Alright, week two of blogging on Mondays. We’ll see how it goes.

There was a fair amount of FOMO this past weekend, as it’s as Ottawa ComicCon, and I wasn’t there. It was the first year since I can remember that I’ve not had a table there. The Amazing Flatmate, who is not my flatmate any more (but still amazing) was there without me, and that was very weird for the both of us, I think. I have put my name down for next year, though, in the hopes that things with this pandemic calm down and I feel more comfortable out and about in enclosed spaces with a bunch of unmasked folks.

Maybe I’ll even be in a better space with a bunch of art I can sell. It will be almost all art (and leather working stuff - I hope to have a couple of re-bound books to show off what I can do), as I’m hoping that Renaissance Press will be continuing to publish my backlist, so I don’t have to worry about them any more.

Speaking of publishing my backlist, I’m getting ready for the release of my second edition of Human. Right now, it’s a self-published title. I’m not very good at marketing, though, and I don’t have the time to be chasing up books stores to get it on bookshelves myself and I’m really just so grateful to them for taking care of all that stuff. I think when it is released, I’ll be trying to get in a couple of signings between the release date and Christmas. Maybe I can con the bookshop to get more of titles. They generally won’t stock books unless their new releases or if the author is having a new release coming out… which is why I’ve not seen Skylark or Daughters of Britain in bookshops though that is one of my dearest wishes.

Maybe I can trick the shops into carrying them for a little bit. They’re currently only available by special order. If I can get them in before the Xmas shoppers start looking for gifts, I might do alright.

Speaking of my art, though I wasn’t at ComicCon, and though I did spend a lot of time in bed recovering from the week (40 hours a week of peopling is exhausting!) I wasn’t entirely idle.

A couple of weeks ago, I spent entirely too much money on my Redbubble store ordina prints for stock for CanCon. I’m not expecting to sell much at CanCon, so I only bought one of my each of my favourites, and only one kind (they are available in multiple art formats). One of the ones I ordered I had some modifications I wanted to make. I wanted to apply god and silver foil. I managed to do that this weekend, though it took far longer to do than I thought it would. Redbubble does not muck around with its mounting… which is good… unless you’re trying to get the artwork out to modify it.
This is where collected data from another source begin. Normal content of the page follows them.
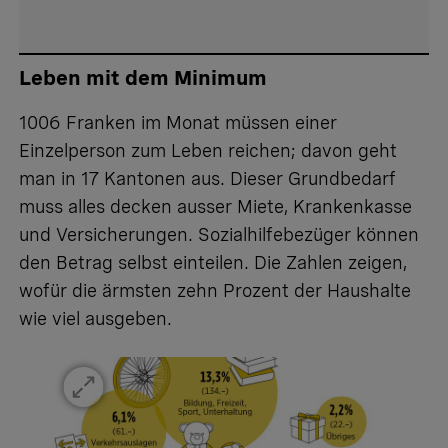
Leben mit dem Minimum
1006 Franken im Monat müssen einer
Einzelperson zum Leben reichen; davon geht
man in 17 Kantonen aus. Dieser Grundbedarf
muss alles decken ausser Miete, Krankenkasse
und Versicherungen. Sozialhilfebezüger können
den Betrag selbst einteilen. Die Zahlen zeigen,
wofür die ärmsten zehn Prozent der Haushalte
wie viel ausgeben.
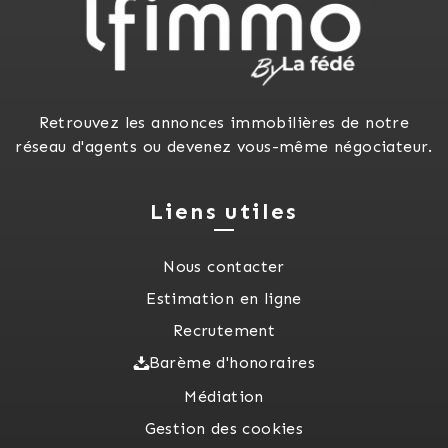
Retrouvez les annonces immobilières de notre
réseau d'agents ou devenez vous-même négociateur.
Liens utiles
Nous contacter
Estimation en ligne
Recrutement
Barème d'honoraires
Médiation
Gestion des cookies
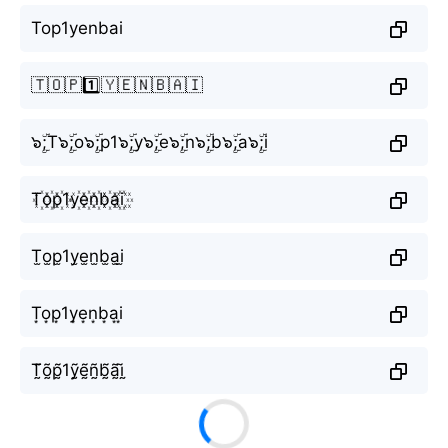
Top1yenbai
🇹🇴🇵1️⃣🇾🇪🇳🇧🇦🇮
๖ۣۜ;T๖ۣۜ;o๖ۣۜ;p1๖ۣۜ;y๖ۣۜ;e๖ۣۜ;n๖ۣۜ;b๖ۣۜ;a๖ۣۜ;i
T꙰o꙰p꙰1y꙰e꙰n꙰b꙰a꙰i꙰
T̫o̫p̫1y̫e̫n̫b̫a̫i̫
T͙o͙p͙1y͙e͙n͙b͙a͙i͙
T̰̃õ̰p̰̃1ỹ̰ḛ̃ñ̰b̰̃ã̰ḭ̃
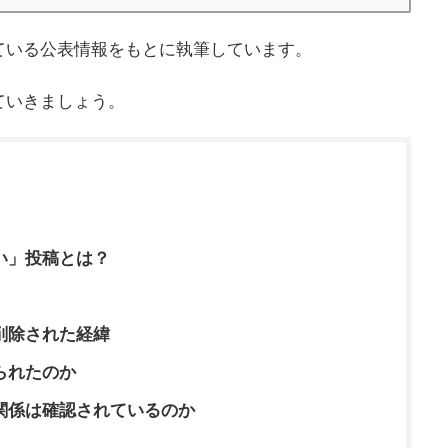
ている公表情報をもとに執筆しています。
ていきましょう。
い」投稿とは？
削除された経緯
られたのか
関係は確認されているのか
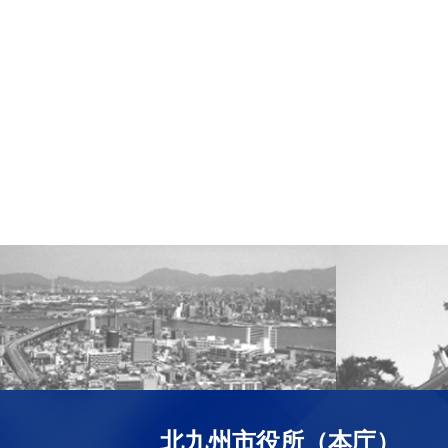
北九州市役所（本庁）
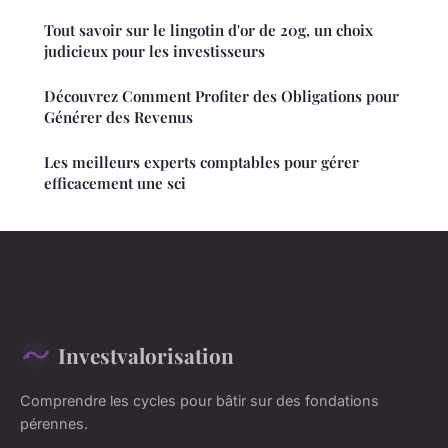
Tout savoir sur le lingotin d'or de 20g, un choix
judicieux pour les investisseurs
Découvrez Comment Profiter des Obligations pour
Générer des Revenus
Les meilleurs experts comptables pour gérer
efficacement une sci
Investvalorisation
Comprendre les cycles pour bâtir sur des fondations
pérennes.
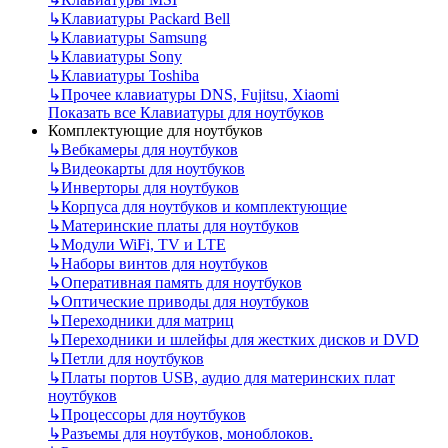
↳
Клавиатуры Packard Bell
↳
Клавиатуры Samsung
↳
Клавиатуры Sony
↳
Клавиатуры Toshiba
↳
Прочее клавиатуры DNS, Fujitsu, Xiaomi
Показать все Клавиатуры для ноутбуков
Комплектующие для ноутбуков
↳
Вебкамеры для ноутбуков
↳
Видеокарты для ноутбуков
↳
Инверторы для ноутбуков
↳
Корпуса для ноутбуков и комплектующие
↳
Материнские платы для ноутбуков
↳
Модули WiFi, TV и LTE
↳
Наборы винтов для ноутбуков
↳
Оперативная память для ноутбуков
↳
Оптические приводы для ноутбуков
↳
Переходники для матриц
↳
Переходники и шлейфы для жестких дисков и DVD
↳
Петли для ноутбуков
↳
Платы портов USB, аудио для материнских плат
ноутбуков
↳
Процессоры для ноутбуков
↳
Разъемы для ноутбуков, моноблоков.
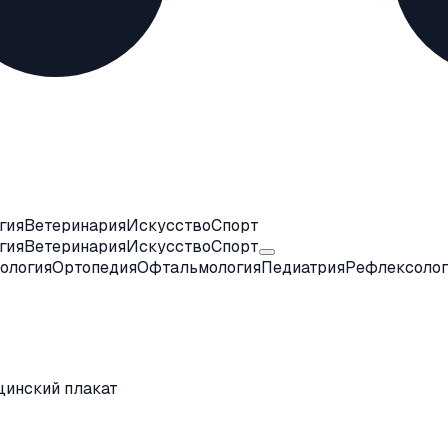
гия
Ветеринария
Искусство
Спорт
гия
Ветеринария
Искусство
Спорт
ология
Ортопедия
Офтальмология
Педиатрия
Рефлексолог
цинский плакат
I was thinking I would do ten of them this way, and make them limited edition prints, but I’m not sure. It was a hassle to do. Maybe the one I’ll have available at CanCon will be the only one I do. Or maybe I might do just five. I haven’t decided yet.

I have two more prints headed my way.

I’m also hoping for a couple of originals to bring with me to CanCon. I have some ideas for paintings, but I’m fairly certain I don’t have the skill to pull them off. Still, I figured I could try and see how it goes. If I like any of the attempts enough, maybe I’ll bring them along.

All we can do is try.

I’m also working on a secret mystery project that I’m hoping to convert into Xmas gifts for family members, and maybe even open it up to a wider audience. We’ll see. It involves creating a master document on which I can practice, as this mystery project will require book binding, and I’ve never done that before. So, this will make a good practice piece for more projects of a similar nature that I would like to do.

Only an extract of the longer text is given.